* Available records:
---
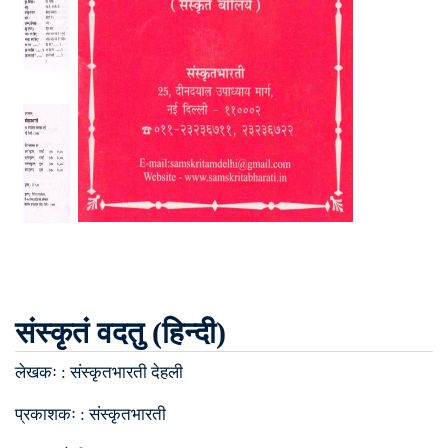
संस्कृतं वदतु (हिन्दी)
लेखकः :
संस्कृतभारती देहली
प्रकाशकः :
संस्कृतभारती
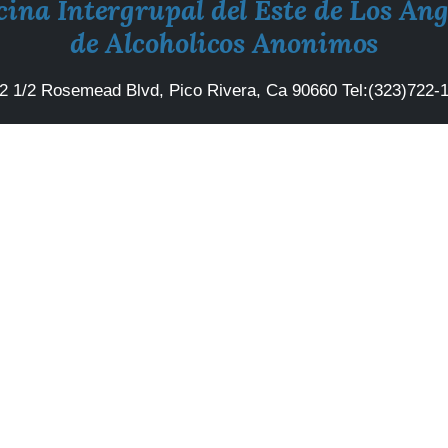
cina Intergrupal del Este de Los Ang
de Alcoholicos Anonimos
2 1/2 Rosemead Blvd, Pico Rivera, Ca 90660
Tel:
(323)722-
---
* Task to carry out: Copy out all the data exactly, skipping the pictures.

* Answer area:
संस्कृतं वदतु (हिन्दी)
लेखकः :
संस्कृतभारती देहली
प्रकाशकः :
संस्कृतभारती
cina Intergrupal del Este de Los Ang
de Alcoholicos Anonimos
2 1/2 Rosemead Blvd, Pico Rivera, Ca 90660
Tel:
(323)722-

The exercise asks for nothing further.